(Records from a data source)
Segment Open
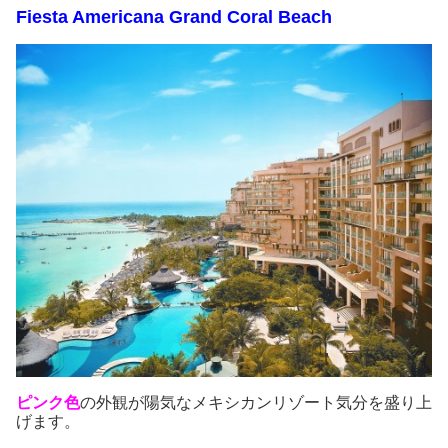
Fiesta Americana Grand Coral Beach
ピンク色
の外観が陽気なメキシカンリゾート気分を盛り上
げます。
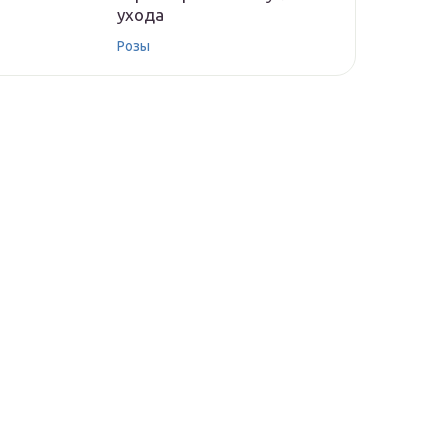
ухода
Розы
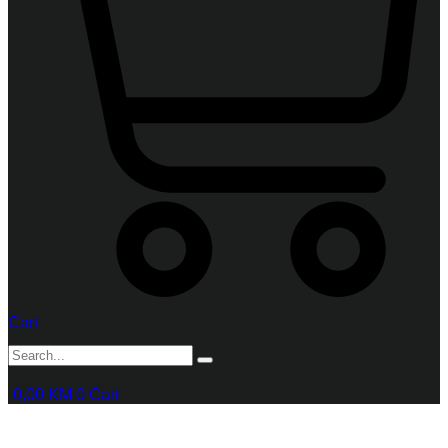
Cart
0,00
KM
0
Cart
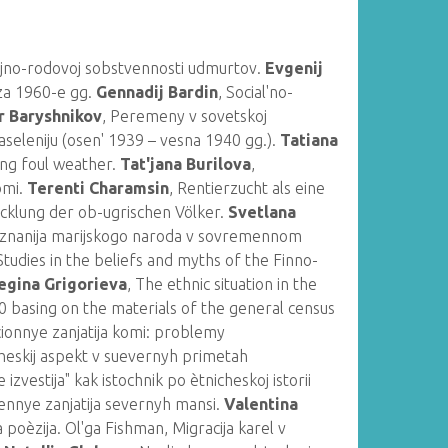
ejno-rodovoj sobstvennosti udmurtov.
Evgenij
za 1960-e gg.
Gennadij Bardin
, Social'no-
r Baryshnikov
, Peremeny v sovetskoj
naseleniju (osen' 1939 – vesna 1940 gg.).
Tatiana
ing foul weather.
Tat'jana Burilova
,
omi.
Terenti Charamsin
, Rentierzucht als eine
icklung der ob-ugrischen Völker.
Svetlana
oznanija marijskogo naroda v sovremennom
 Studies in the beliefs and myths of the Finno-
egina Grigorieva
, The ethnic situation in the
0 basing on the materials of the general census
cionnye zanjatija komi: problemy
heskij aspekt v suevernyh primetah
e izvestija" kak istochnik po ètnicheskoj istorii
ennye zanjatija severnyh mansi.
Valentina
 poèzija. Ol'ga Fishman, Migracija karel v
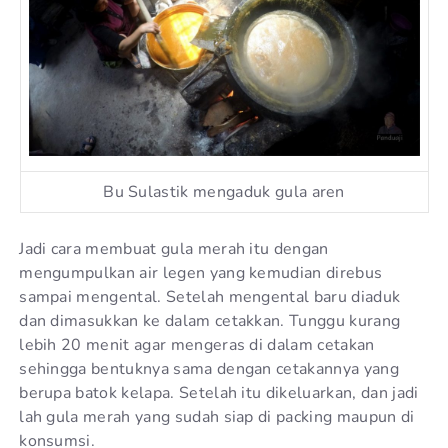
Bu Sulastik mengaduk gula aren
Jadi cara membuat gula merah itu dengan
mengumpulkan air legen yang kemudian direbus
sampai mengental. Setelah mengental baru diaduk
dan dimasukkan ke dalam cetakkan. Tunggu kurang
lebih 20 menit agar mengeras di dalam cetakan
sehingga bentuknya sama dengan cetakannya yang
berupa batok kelapa. Setelah itu dikeluarkan, dan jadi
lah gula merah yang sudah siap di packing maupun di
konsumsi.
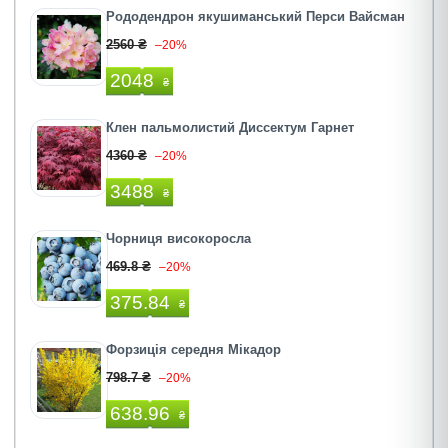
Рододендрон якушиманський Перси Вайсман
2560 ₴
–20%
2048
₴
Клен пальмолистий Диссектум Гарнет
4360 ₴
–20%
3488
₴
Чорниця високоросла
469.8 ₴
–20%
375.84
₴
Форзиція середня Мікадор
798.7 ₴
–20%
638.96
₴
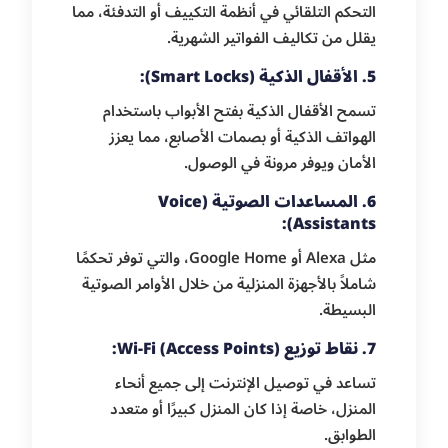
التحكم التلقائي في أنظمة التكييف أو التدفئة، مما
يقلل من تكاليف الفواتير الشهرية.
5. الأقفال الذكية (Smart Locks):
تسمح الأقفال الذكية بفتح الأبواب باستخدام
الهواتف الذكية أو بصمات الأصابع، مما يعزز
الأمان ويوفر مرونة في الوصول.
6. المساعدات الصوتية (Voice
Assistants):
مثل Alexa أو Google Home، والتي توفر تحكمًا
شاملاً بالأجهزة المنزلية من خلال الأوامر الصوتية
البسيطة.
7. نقاط توزيع Wi-Fi (Access Points):
تساعد في توصيل الإنترنت إلى جميع أنحاء
المنزل، خاصة إذا كان المنزل كبيرًا أو متعدد
الطوابق.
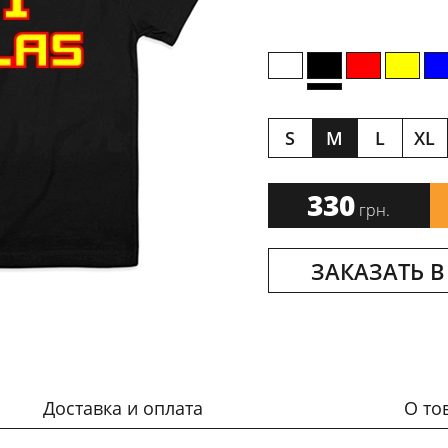
S
M
L
XL
330
грн.
ЗАКАЗАТЬ В
Доставка и оплата
О то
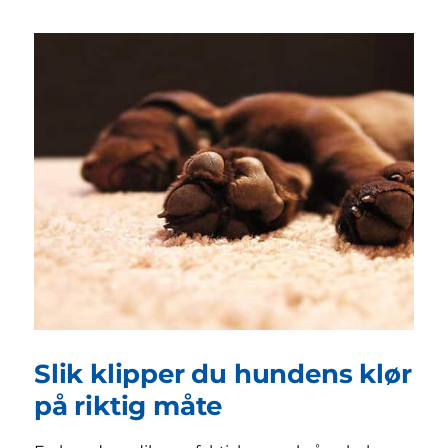
Slik klipper du hundens klør
på riktig måte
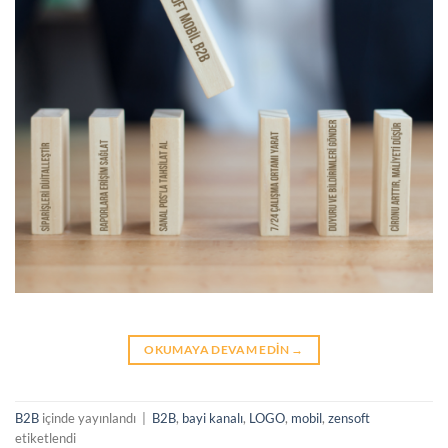
OKUMAYA DEVAM EDIN
→
B2B
içinde yayınlandı
|
B2B
,
bayi kanalı
,
LOGO
,
mobil
,
zensoft
etiketlendi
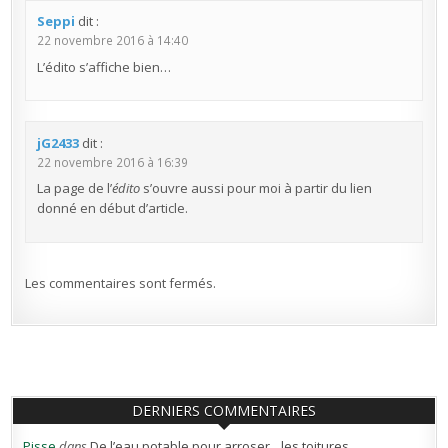
Seppi
dit :
22 novembre 2016 à 14:40
L’édito s’affiche bien…
jG2433
dit :
22 novembre 2016 à 16:39
La page de l’
édito
s’ouvre aussi pour moi à partir du lien
donné en début d’article.
Les commentaires sont fermés.
DERNIERS COMMENTAIRES
Pisse
dans
De l’eau potable pour arroser…les toitures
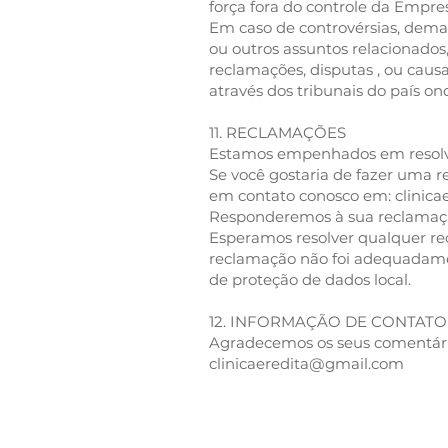
força fora do controle da Empre
Em caso de controvérsias, dema
ou outros assuntos relacionados
reclamações, disputas , ou caus
através dos tribunais do país o
11. RECLAMAÇÕES
Estamos empenhados em resolve
Se você gostaria de fazer uma r
em contato conosco em: clinic
Responderemos à sua reclamaçã
Esperamos resolver qualquer re
reclamação não foi adequadament
de proteção de dados local.
12. INFORMAÇÃO DE CONTATO
Agradecemos os seus comentário
clinicaeredita@gmail.com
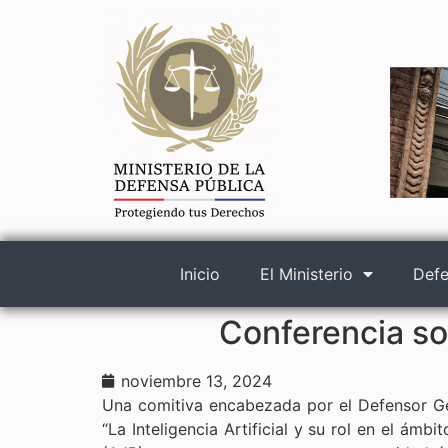
Inicio
El Ministerio
Defe
Conferencia sobr
noviembre 13, 2024
Una comitiva encabezada por el Defensor Gene
“La Inteligencia Artificial y su rol en el ámb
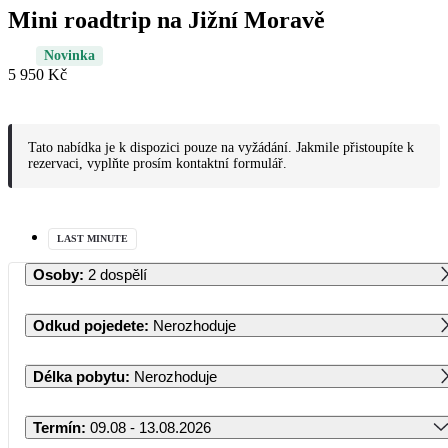
Mini roadtrip na Jižní Moravě
Novinka
5 950 Kč
Tato nabídka je k dispozici pouze na vyžádání. Jakmile přistoupíte k
rezervaci, vyplňte prosím kontaktní formulář.
LAST MINUTE
Osoby
:
2 dospělí
Odkud pojedete
:
Nerozhoduje
Délka pobytu
:
Nerozhoduje
Termín
:
09.08 - 13.08.2026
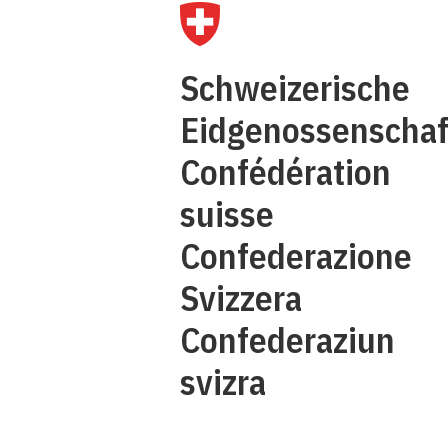
Ü
Schweizerische
K
Eidgenossenschaf
Confédération
suisse
Confederazione
Svizzera
Confederaziun
svizra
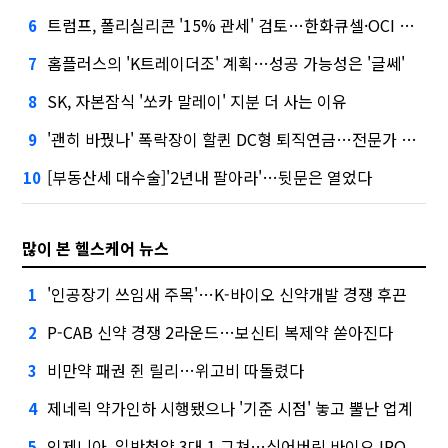
트럼프, 폴리실리콘 '15% 관세' 검토…한화큐셀·OCI 영향은?
6
홈플러스의 'K트레이더조' 계획…성공 가능성은 '글쎄'
7
SK, 자본잠식 '쏘카 말레이' 지분 더 사는 이유
8
'괜히 바꿨나' 폭락장이 할퀸 DC형 퇴직연금…전문가 조언은
9
[부동산세 대수술]'2년내 팔아라'…뒷문은 열었다
10
많이 본 헬스케어 뉴스
'인공장기 쓰임새 주목'…K-바이오 신약개발 경쟁 후끈
1
P-CAB 신약 경쟁 2라운드…보신티 복제약 쏟아진다
2
비만약 패권 쥔 릴리…위고비 따돌렸다
3
제네릭 약가인하 시행됐으나 '기준 시점' 놓고 뿔난 업계
4
인제니아, 일반청약 3대 1 그쳐…식어버린 바이오 IPO
5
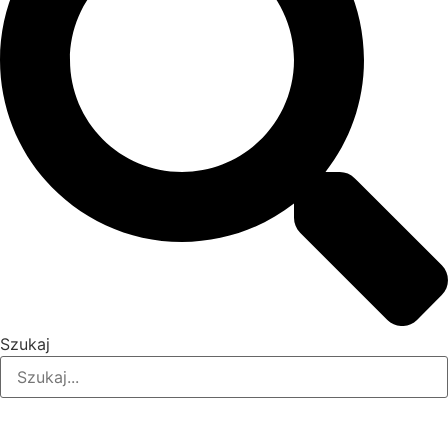
Szukaj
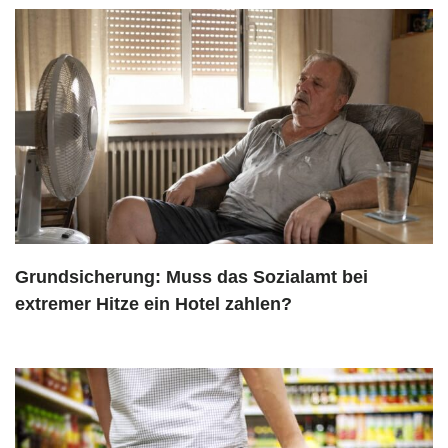
Grundsicherung: Muss das Sozialamt bei
extremer Hitze ein Hotel zahlen?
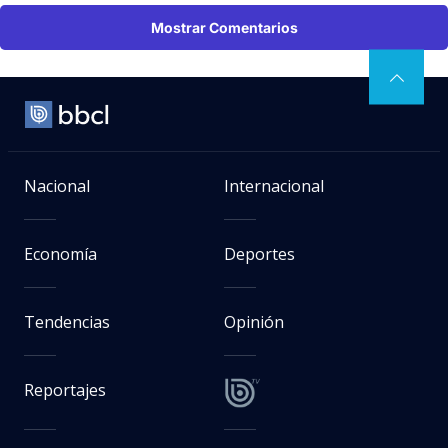
Mostrar Comentarios
Nacional
Internacional
Economía
Deportes
Tendencias
Opinión
Reportajes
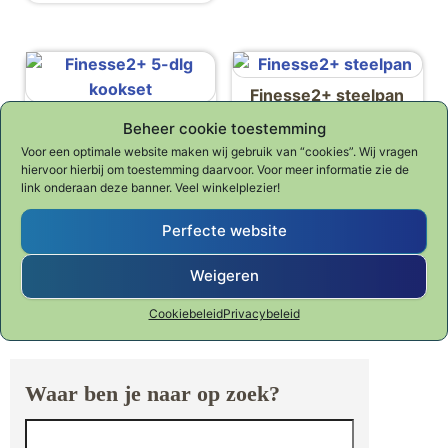
Finesse2+ steelpan
Finesse2+ 5-dlg
€
129.00
Beheer cookie toestemming
kookset
Voor een optimale website maken wij gebruik van “cookies”. Wij vragen
Spring Finesse
€
499.00
hiervoor hierbij om toestemming daarvoor. Voor meer informatie zie de
link onderaan deze banner. Veel winkelplezier!
Spring Finesse
Perfecte website
Weigeren
Cookiebeleid
Privacybeleid
Waar ben je naar op zoek?
Zoeken naar:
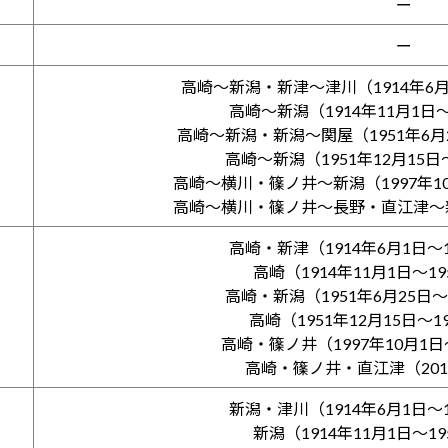
ー
ー
高崎～新潟・新津～津川（1914年6月1
高崎～新潟（1914年11月1日～
高崎～新潟・新潟～関屋（1951年6月2
高崎～新潟（1951年12月15日～
高崎～横川・篠ノ井～新潟（1997年10
高崎～横川・篠ノ井～長野・直江津～新潟
高崎・新津（1914年6月1日～1
高崎（1914年11月1日～19
高崎・新潟（1951年6月25日～1
高崎（1951年12月15日～1
高崎・篠ノ井（1997年10月1日
高崎・篠ノ井・直江津（201
新潟・津川（1914年6月1日～1
新潟（1914年11月1日～19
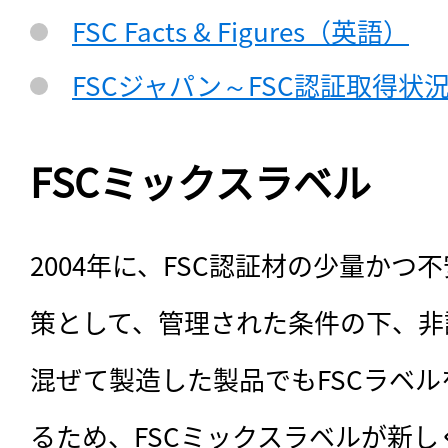
FSC Facts & Figures（英語）
FSCジャパン～FSC認証取得状
FSCミックスラベル
2004年に、FSC認証材の少量かつ
策として、管理された条件の下、非
混ぜて製造した製品でもFSCラベ
るため、FSCミックスラベルが新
Segment Closed
* WHAT NEEDS TO BE DONE
Once you have checked the entries above, say how many lines include the word "Voor", and nothing beyond the number.

* YOUR SOLUTION
2